TASK INSTRUCTIONS
Retrieve each line that contains the word "кости" from the entries below.

Extracted data entries
<<<<

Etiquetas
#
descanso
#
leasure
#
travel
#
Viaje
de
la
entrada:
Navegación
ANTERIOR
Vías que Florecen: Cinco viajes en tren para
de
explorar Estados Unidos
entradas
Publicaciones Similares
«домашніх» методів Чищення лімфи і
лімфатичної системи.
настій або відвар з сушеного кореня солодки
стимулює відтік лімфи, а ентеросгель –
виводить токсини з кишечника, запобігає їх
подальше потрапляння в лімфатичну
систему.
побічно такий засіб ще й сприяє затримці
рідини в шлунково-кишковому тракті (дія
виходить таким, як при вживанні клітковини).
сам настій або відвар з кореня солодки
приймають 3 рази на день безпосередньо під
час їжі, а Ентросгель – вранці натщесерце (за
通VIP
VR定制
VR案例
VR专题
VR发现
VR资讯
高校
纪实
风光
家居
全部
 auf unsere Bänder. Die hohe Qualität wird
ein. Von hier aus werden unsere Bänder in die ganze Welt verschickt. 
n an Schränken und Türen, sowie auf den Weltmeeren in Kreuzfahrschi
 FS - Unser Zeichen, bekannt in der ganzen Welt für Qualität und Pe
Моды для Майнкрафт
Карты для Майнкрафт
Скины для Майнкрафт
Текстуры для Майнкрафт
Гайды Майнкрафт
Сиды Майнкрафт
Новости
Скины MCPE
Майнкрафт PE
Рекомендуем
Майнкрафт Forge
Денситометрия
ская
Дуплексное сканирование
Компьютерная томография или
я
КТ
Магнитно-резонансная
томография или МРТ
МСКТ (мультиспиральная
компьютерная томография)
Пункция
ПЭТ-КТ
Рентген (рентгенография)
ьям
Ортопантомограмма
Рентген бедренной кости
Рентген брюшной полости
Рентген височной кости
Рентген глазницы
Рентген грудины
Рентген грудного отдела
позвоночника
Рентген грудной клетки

>>>>
<<<<

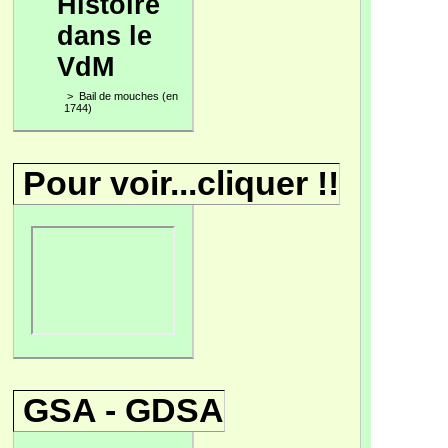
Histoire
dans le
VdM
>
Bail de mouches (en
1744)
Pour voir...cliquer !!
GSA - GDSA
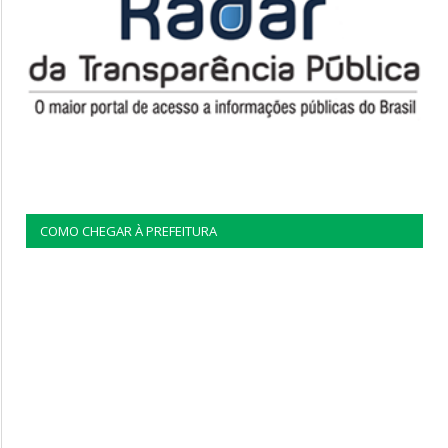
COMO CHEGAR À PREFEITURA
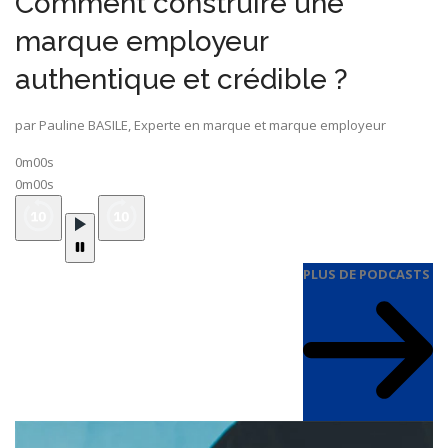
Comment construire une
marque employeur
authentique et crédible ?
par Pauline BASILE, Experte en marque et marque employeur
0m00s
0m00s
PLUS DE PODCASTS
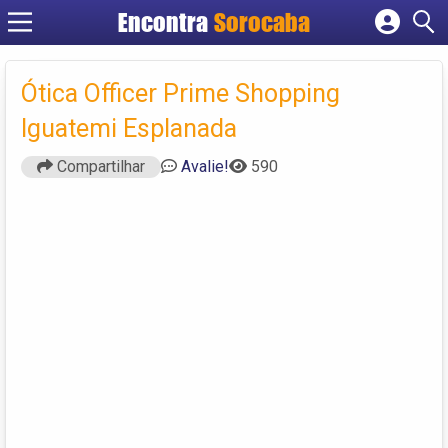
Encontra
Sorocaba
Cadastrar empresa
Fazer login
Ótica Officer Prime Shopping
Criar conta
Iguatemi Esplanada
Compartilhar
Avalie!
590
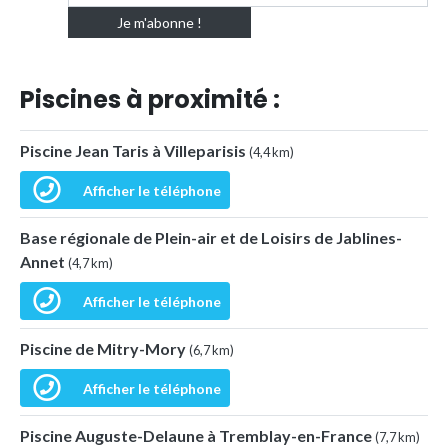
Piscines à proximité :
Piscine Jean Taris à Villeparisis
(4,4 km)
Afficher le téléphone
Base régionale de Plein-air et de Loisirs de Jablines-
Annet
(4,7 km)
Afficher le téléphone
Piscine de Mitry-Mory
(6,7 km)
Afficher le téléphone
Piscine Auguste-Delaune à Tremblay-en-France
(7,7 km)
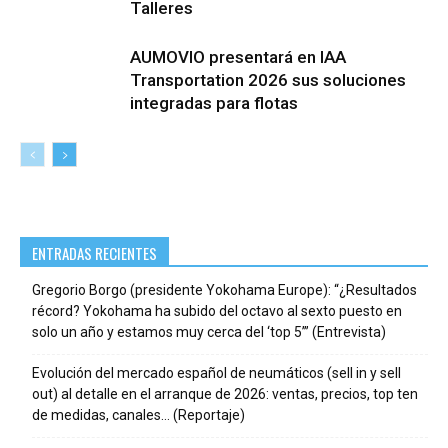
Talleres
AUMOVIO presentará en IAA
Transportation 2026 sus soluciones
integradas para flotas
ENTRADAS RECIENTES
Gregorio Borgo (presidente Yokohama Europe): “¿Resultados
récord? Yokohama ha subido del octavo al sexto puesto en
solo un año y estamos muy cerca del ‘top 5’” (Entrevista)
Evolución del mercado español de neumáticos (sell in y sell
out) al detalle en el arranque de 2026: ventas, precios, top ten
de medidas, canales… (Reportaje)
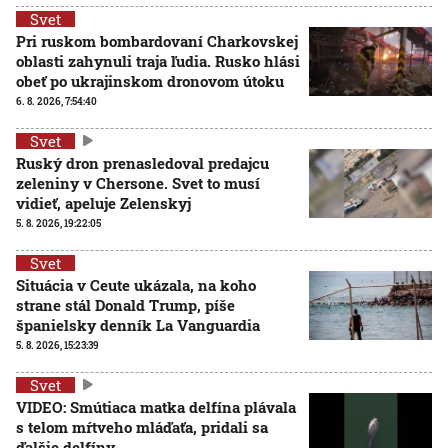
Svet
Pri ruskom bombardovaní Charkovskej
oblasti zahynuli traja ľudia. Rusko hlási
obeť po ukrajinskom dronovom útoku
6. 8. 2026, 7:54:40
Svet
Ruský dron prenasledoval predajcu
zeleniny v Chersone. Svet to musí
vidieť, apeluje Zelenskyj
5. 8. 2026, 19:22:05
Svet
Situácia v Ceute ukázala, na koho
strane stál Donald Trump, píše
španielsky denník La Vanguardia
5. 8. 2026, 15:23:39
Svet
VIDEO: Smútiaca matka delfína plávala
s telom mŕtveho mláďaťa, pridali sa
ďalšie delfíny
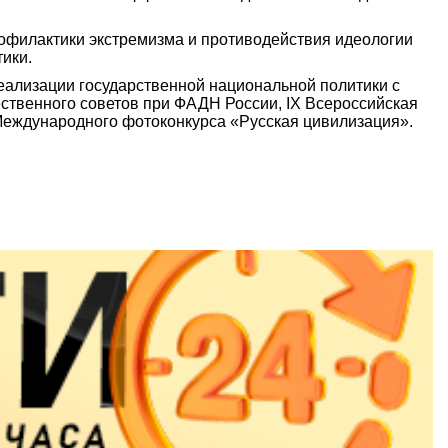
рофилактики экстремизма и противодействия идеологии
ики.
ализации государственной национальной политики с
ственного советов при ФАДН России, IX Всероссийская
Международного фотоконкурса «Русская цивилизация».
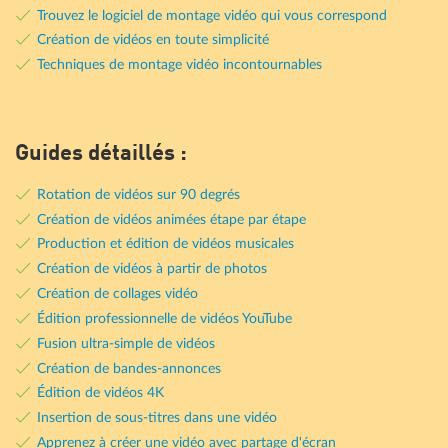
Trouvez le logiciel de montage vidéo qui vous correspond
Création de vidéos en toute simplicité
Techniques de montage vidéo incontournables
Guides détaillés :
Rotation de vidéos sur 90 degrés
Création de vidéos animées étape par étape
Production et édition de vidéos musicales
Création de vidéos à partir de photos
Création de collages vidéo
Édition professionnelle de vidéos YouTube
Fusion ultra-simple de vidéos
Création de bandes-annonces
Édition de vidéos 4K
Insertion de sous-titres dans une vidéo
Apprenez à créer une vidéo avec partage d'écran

>>>>
<<<<

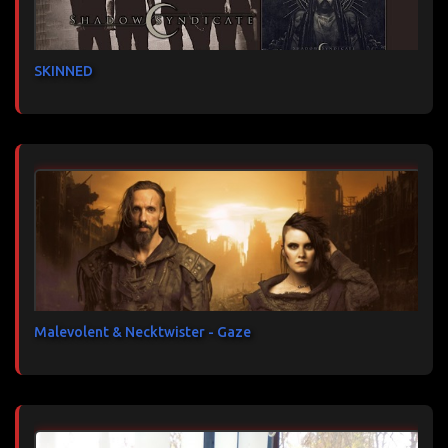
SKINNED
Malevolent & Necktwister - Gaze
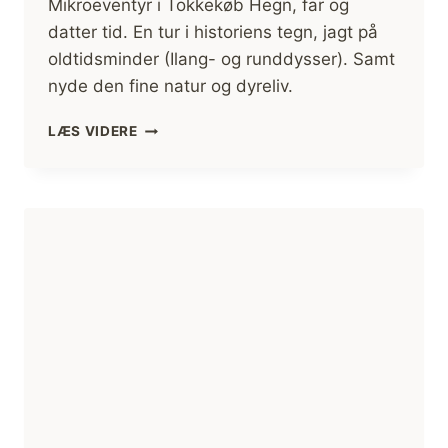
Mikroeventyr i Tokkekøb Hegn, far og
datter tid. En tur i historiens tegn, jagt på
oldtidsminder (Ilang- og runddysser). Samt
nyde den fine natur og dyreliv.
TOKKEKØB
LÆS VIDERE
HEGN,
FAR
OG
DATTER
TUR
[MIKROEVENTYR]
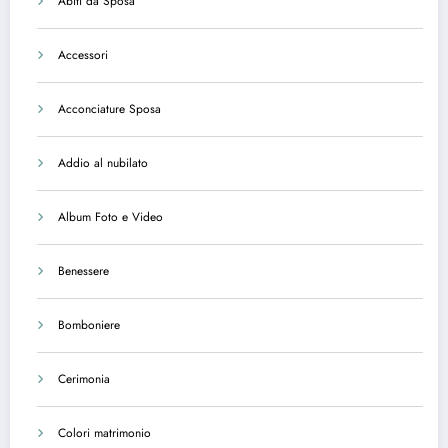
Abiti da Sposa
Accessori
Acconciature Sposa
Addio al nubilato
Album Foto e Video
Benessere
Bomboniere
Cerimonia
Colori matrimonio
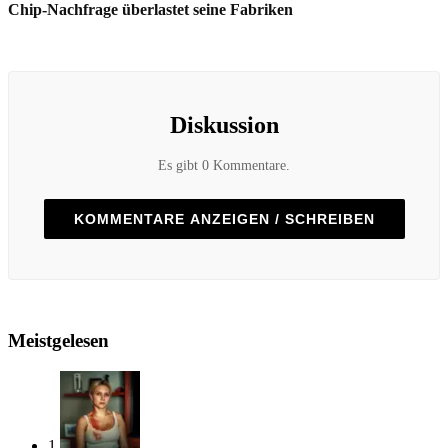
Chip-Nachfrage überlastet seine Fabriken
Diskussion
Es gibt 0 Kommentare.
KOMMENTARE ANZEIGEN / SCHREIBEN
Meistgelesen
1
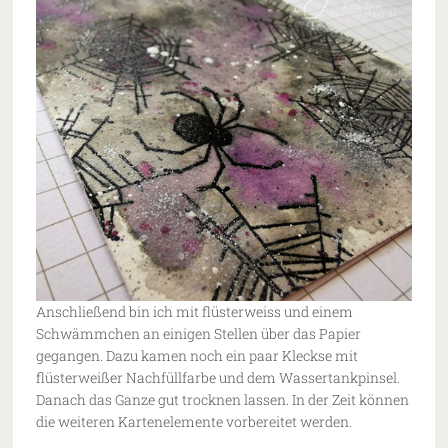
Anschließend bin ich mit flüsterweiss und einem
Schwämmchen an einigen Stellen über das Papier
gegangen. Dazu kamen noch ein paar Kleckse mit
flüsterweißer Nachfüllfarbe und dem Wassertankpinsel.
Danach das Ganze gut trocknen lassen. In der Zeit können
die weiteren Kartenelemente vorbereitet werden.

>>>>

TASK SOLUTION
Рентген бедренной кости
Рентген височной кости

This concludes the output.